Farmers increase crop insurance coverage for 2014
It doesn’t get much attention outside agriculture, but a key date on most farmers’ calendars has come and gone.
March 17 was the deadline for buying or modifying crop insurance for most spring-planted crops. Farmers, working closely with their insurance agents, typically make their final decisions on 2014 yield and revenue protection crop insurance in the first two weeks of the month.
Experts interviewed after the deadline say many area farmers increased their coverage levels from a year ago.
“The tighter margin (on projected 2014 crop profits) has encouraged them to increase their coverage,” says Kent Thiesse, farm management analyst and vice president with MinnStar Bank in Lake Crystal, Minn.
Higher coverage provides more protection, but at a greater cost.
For most farmers, higher coverage levels’ additional protection justifies the higher premiums, says Andy Swenson, farm management specialist with North Dakota State University Extension Service.
Premiums have dropped from a year ago, increasing the appeal of higher coverage levels, he says.
Crop prices have fallen sharply in the past year, reducing the rate at which crops can be insured. Because crop insurance prices are lower, premiums also are lower than they were a year ago.
Dan Weber, a Casselton, N.D., crop insurance agent, says his clients typically saved a few dollars per acre on premiums this year, assuming they kept their coverage the same as a year ago.
In early March, the Risk Management Agency, the U.S. Department of Agriculture agency that administers the federal crop insurance program, released the prices at which crops raised in 2014 can be insured.
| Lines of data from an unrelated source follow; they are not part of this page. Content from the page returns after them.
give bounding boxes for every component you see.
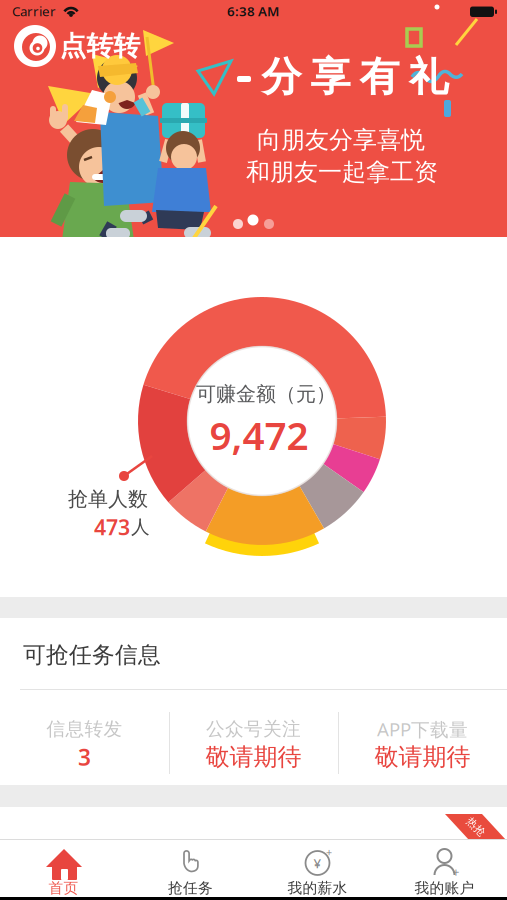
staticText: 人 xyxy=(131,516,150,538)
button[interactable]: 分享有礼 活动 xyxy=(0,0,507,237)
staticText: 可抢任务信息 xyxy=(23,641,161,669)
staticText: + xyxy=(326,845,332,859)
staticText: APP下载量 xyxy=(377,717,468,742)
staticText: 分享有礼 xyxy=(262,52,448,102)
button[interactable]: APP下载量 xyxy=(338,699,506,785)
staticText: 6:38 AM xyxy=(227,2,279,20)
button[interactable]: ¥ xyxy=(254,839,381,897)
staticText: ¥ xyxy=(314,854,322,872)
button[interactable]: + xyxy=(381,839,507,897)
staticText: + xyxy=(452,864,460,880)
staticText: Carrier xyxy=(12,2,56,20)
staticText: 公众号关注 xyxy=(206,718,301,740)
staticText: 473 xyxy=(94,513,130,541)
staticText: 向朋友分享喜悦 xyxy=(257,125,425,155)
staticText: 敬请期待 xyxy=(206,742,302,772)
staticText: 3 xyxy=(78,742,91,772)
staticText: 抢单人数 xyxy=(68,487,148,511)
staticText: 热抢 xyxy=(465,820,487,834)
staticText: 首页 xyxy=(48,879,78,897)
staticText: 9,472 xyxy=(210,409,308,461)
button[interactable]: 信息转发 xyxy=(0,699,168,785)
button[interactable]: 首页 xyxy=(0,839,127,897)
staticText: 点转转 xyxy=(60,30,140,62)
staticText: 和朋友一起拿工资 xyxy=(246,157,438,187)
staticText: 我的薪水 xyxy=(288,879,348,897)
staticText: 信息转发 xyxy=(46,718,122,740)
staticText: 可赚金额（元） xyxy=(196,382,336,406)
staticText: 我的账户 xyxy=(414,879,474,897)
button[interactable]: 抢任务 xyxy=(127,839,254,897)
staticText: 敬请期待 xyxy=(374,742,470,772)
staticText: 抢任务 xyxy=(168,879,213,897)
button[interactable]: 公众号关注 xyxy=(170,699,338,785)
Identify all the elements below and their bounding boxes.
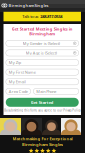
staticText: Area Code (9, 89, 28, 94)
staticText: My Email (9, 79, 26, 84)
staticText: Matchmaking For Exceptional (12, 136, 72, 141)
staticText: My Zip (9, 60, 21, 65)
button[interactable]: Talk to us: (4, 12, 81, 21)
staticText: Get Started Meeting Singles in (12, 26, 73, 32)
staticText: Birmingham (29, 31, 55, 36)
staticText: BirminghamSingles (8, 3, 48, 8)
staticText: By submitting this form, you agree to ou… (4, 109, 80, 112)
staticText: My Gender is (Select) (23, 41, 60, 46)
staticText: Birmingham Singles (22, 142, 63, 147)
staticText: My Age is (Select) (26, 50, 57, 56)
button[interactable]: BirminghamSingles home (0, 2, 85, 10)
staticText: Get Started (31, 100, 54, 105)
staticText: Main Phone (36, 89, 56, 94)
staticText: My First Name (9, 70, 36, 75)
staticText: 248-817-0534 (40, 14, 62, 19)
staticText: Talk to us: (22, 14, 40, 19)
button[interactable]: Get Started (6, 98, 79, 107)
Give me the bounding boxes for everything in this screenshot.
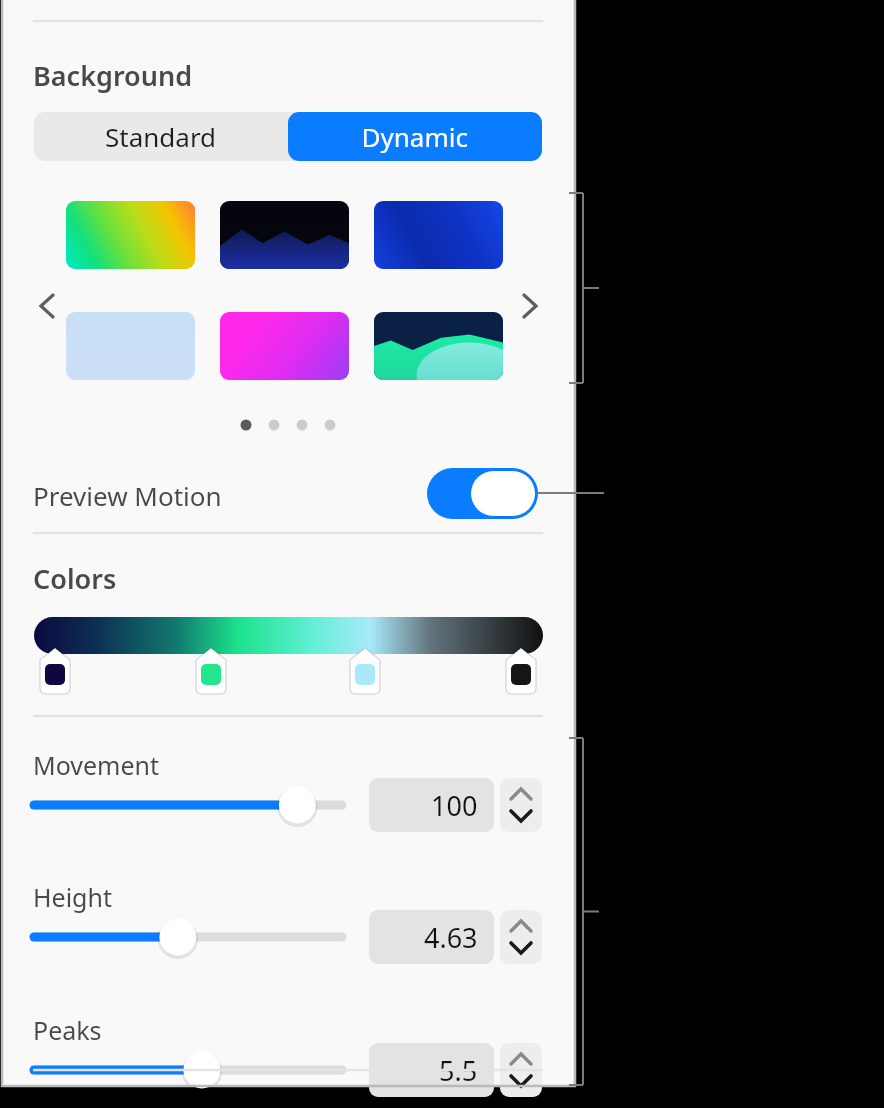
button[interactable]: Stepper 3 (500, 1043, 542, 1097)
button[interactable]: Next backgrounds (510, 286, 550, 326)
button[interactable]: Background preset (66, 201, 195, 269)
button[interactable]: Background preset (374, 201, 503, 269)
button[interactable]: Background preset (220, 312, 349, 380)
button[interactable]: Preview Motion (427, 468, 538, 519)
button[interactable]: Background preset (374, 312, 503, 380)
button[interactable]: Dynamic (288, 112, 542, 161)
button[interactable]: Background preset (66, 312, 195, 380)
button[interactable]: Stepper 2 (500, 910, 542, 964)
button[interactable]: Previous backgrounds (27, 286, 67, 326)
button[interactable]: Background preset (220, 201, 349, 269)
button[interactable]: Standard (34, 112, 288, 161)
button[interactable]: Stepper 1 (500, 778, 542, 832)
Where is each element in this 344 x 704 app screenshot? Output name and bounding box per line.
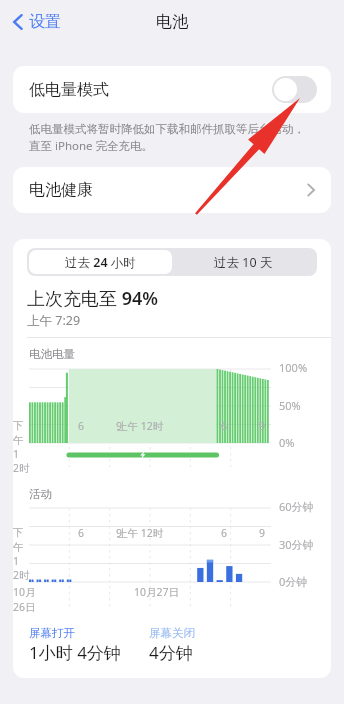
staticText: 低电量模式将暂时降低如下载和邮件抓取等后台活动， xyxy=(29,122,305,136)
staticText: 屏幕关闭 xyxy=(149,626,195,640)
button[interactable]: 低电量模式 xyxy=(13,66,331,113)
staticText: 30分钟 xyxy=(279,537,314,552)
button[interactable]: 设置 xyxy=(8,8,65,36)
staticText: 9 xyxy=(259,526,266,540)
staticText: 活动 xyxy=(29,487,52,501)
staticText: 上午 7:29 xyxy=(27,312,81,329)
staticText: 电池 xyxy=(156,12,188,32)
staticText: 9 xyxy=(259,419,266,433)
staticText: 1小时 4分钟 xyxy=(29,641,121,664)
staticText: 过去 10 天 xyxy=(214,254,273,271)
staticText: 10月26日 xyxy=(13,585,37,614)
staticText: 上次充电至 94% xyxy=(27,286,159,311)
staticText: 下午 12时 xyxy=(13,419,21,475)
staticText: 设置 xyxy=(29,12,61,32)
staticText: 6 xyxy=(78,419,85,433)
button[interactable]: 过去 10 天 xyxy=(172,250,315,274)
staticText: 0分钟 xyxy=(279,574,308,589)
staticText: 0% xyxy=(279,435,295,450)
staticText: 9 xyxy=(116,526,123,540)
staticText: 过去 24 小时 xyxy=(65,254,136,271)
button[interactable]: 过去 24 小时 xyxy=(29,250,172,274)
staticText: 直至 iPhone 完全充电。 xyxy=(29,138,154,154)
staticText: 电池健康 xyxy=(29,180,93,200)
staticText: 6 xyxy=(221,526,228,540)
staticText: 9 xyxy=(116,419,123,433)
staticText: 6 xyxy=(221,419,228,433)
staticText: 60分钟 xyxy=(279,499,314,514)
staticText: 电池电量 xyxy=(29,347,75,361)
staticText: 4分钟 xyxy=(149,641,193,664)
staticText: 上午 12时 xyxy=(117,419,164,433)
staticText: 低电量模式 xyxy=(29,80,109,100)
button[interactable]: 电池健康 xyxy=(13,167,331,213)
staticText: 下午 12时 xyxy=(13,526,21,582)
button[interactable]: 低电量模式开关 xyxy=(272,76,317,103)
staticText: 10月27日 xyxy=(134,585,180,599)
staticText: 屏幕打开 xyxy=(29,626,75,640)
staticText: 50% xyxy=(279,398,301,413)
staticText: 6 xyxy=(78,526,85,540)
staticText: 100% xyxy=(279,360,308,375)
staticText: 上午 12时 xyxy=(117,526,164,540)
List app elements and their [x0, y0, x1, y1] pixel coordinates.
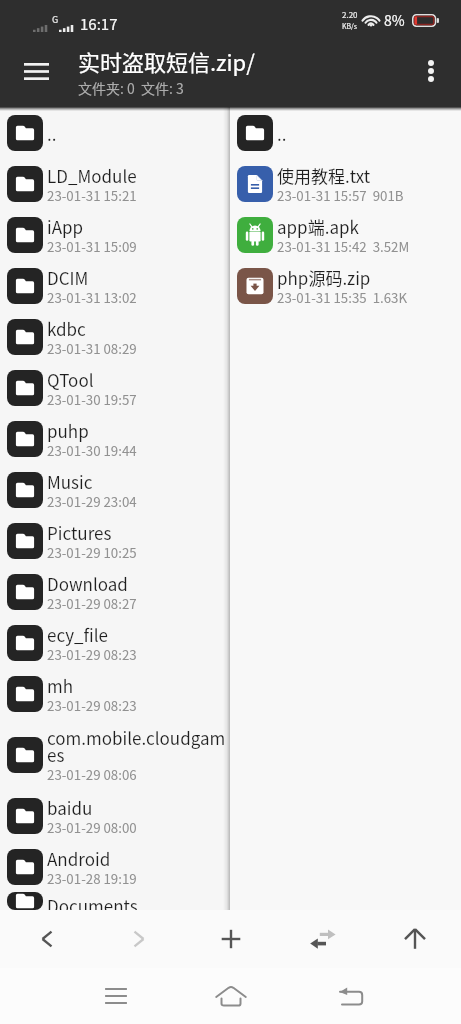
button[interactable]: ecy_file: [0, 617, 230, 668]
staticText: kdbc: [47, 316, 86, 341]
staticText: 23-01-31 15:09: [47, 237, 137, 256]
staticText: ..: [277, 121, 287, 146]
staticText: php源码.zip: [277, 265, 371, 290]
button[interactable]: Back: [0, 910, 93, 968]
button[interactable]: More options: [409, 49, 453, 93]
button[interactable]: mh: [0, 668, 230, 719]
staticText: iApp: [47, 214, 84, 239]
button[interactable]: ..: [0, 107, 230, 158]
button[interactable]: Recents: [89, 968, 143, 1024]
staticText: 23-01-29 08:00: [47, 818, 137, 837]
staticText: puhp: [47, 418, 89, 443]
button[interactable]: Forward: [93, 910, 185, 968]
staticText: LD_Module: [47, 163, 137, 188]
staticText: 23-01-31 08:29: [47, 339, 137, 358]
button[interactable]: app端.apk: [230, 209, 461, 260]
button[interactable]: Documents: [0, 892, 230, 910]
button[interactable]: ..: [230, 107, 461, 158]
staticText: 23-01-29 08:27: [47, 594, 137, 613]
staticText: Music: [47, 469, 93, 494]
staticText: 23-01-30 19:57: [47, 390, 137, 409]
staticText: ..: [47, 121, 57, 146]
staticText: Android: [47, 846, 111, 871]
staticText: 23-01-29 23:04: [47, 492, 137, 511]
button[interactable]: Home: [204, 968, 258, 1024]
button[interactable]: Pictures: [0, 515, 230, 566]
button[interactable]: Download: [0, 566, 230, 617]
staticText: KB/s: [342, 21, 358, 31]
staticText: 23-01-30 19:44: [47, 441, 137, 460]
button[interactable]: New: [185, 910, 277, 968]
staticText: DCIM: [47, 265, 89, 290]
staticText: 使用教程.txt: [277, 163, 371, 188]
staticText: 2.20: [342, 9, 358, 21]
staticText: 23-01-29 08:06: [47, 765, 137, 784]
staticText: 文件夹: 0 文件: 3: [78, 78, 184, 98]
button[interactable]: Switch panes: [277, 910, 369, 968]
staticText: com.mobile.cloudgames: [47, 725, 230, 767]
button[interactable]: Menu: [12, 47, 60, 95]
button[interactable]: Music: [0, 464, 230, 515]
staticText: 23-01-31 15:57 901B: [277, 186, 404, 205]
button[interactable]: com.mobile.cloudgames: [0, 719, 230, 790]
staticText: 23-01-31 13:02: [47, 288, 137, 307]
staticText: 23-01-31 15:35 1.63K: [277, 288, 408, 307]
button[interactable]: 使用教程.txt: [230, 158, 461, 209]
button[interactable]: DCIM: [0, 260, 230, 311]
staticText: QTool: [47, 367, 94, 392]
staticText: 23-01-29 08:23: [47, 696, 137, 715]
button[interactable]: LD_Module: [0, 158, 230, 209]
button[interactable]: puhp: [0, 413, 230, 464]
staticText: Documents: [47, 893, 138, 911]
staticText: 23-01-29 08:23: [47, 645, 137, 664]
staticText: G: [52, 13, 59, 26]
button[interactable]: Up: [369, 910, 461, 968]
staticText: baidu: [47, 795, 93, 820]
button[interactable]: php源码.zip: [230, 260, 461, 311]
button[interactable]: iApp: [0, 209, 230, 260]
staticText: Download: [47, 571, 128, 596]
button[interactable]: Back: [324, 968, 378, 1024]
staticText: Pictures: [47, 520, 112, 545]
button[interactable]: kdbc: [0, 311, 230, 362]
staticText: 23-01-31 15:42 3.52M: [277, 237, 410, 256]
staticText: 16:17: [80, 13, 118, 35]
staticText: app端.apk: [277, 214, 359, 239]
staticText: 23-01-31 15:21: [47, 186, 137, 205]
button[interactable]: QTool: [0, 362, 230, 413]
staticText: 实时盗取短信.zip/: [78, 45, 255, 77]
staticText: mh: [47, 673, 74, 698]
staticText: 8%: [384, 10, 405, 30]
staticText: 23-01-28 19:19: [47, 869, 137, 888]
staticText: 23-01-29 10:25: [47, 543, 137, 562]
button[interactable]: Android: [0, 841, 230, 892]
button[interactable]: baidu: [0, 790, 230, 841]
staticText: ecy_file: [47, 622, 109, 647]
The insurance prices were determined by February market prices.
Here are the per-bushel insurance prices in the Upper Midwest for the region’s three major crops:
• Wheat — $6.51 per bushel in 2014, down from $8.44 in 2013. The record price was $11.11 per bushel in 2008.
• Corn — $4.62 per bushel in 2014, down from $5.65 in 2013. The record price was $6.01 per bushel in 2011.
• Soybeans — $11.36 per bushel in 2014, down from $12.87 in 2013. The record price was $13.49 per bushel in 2011.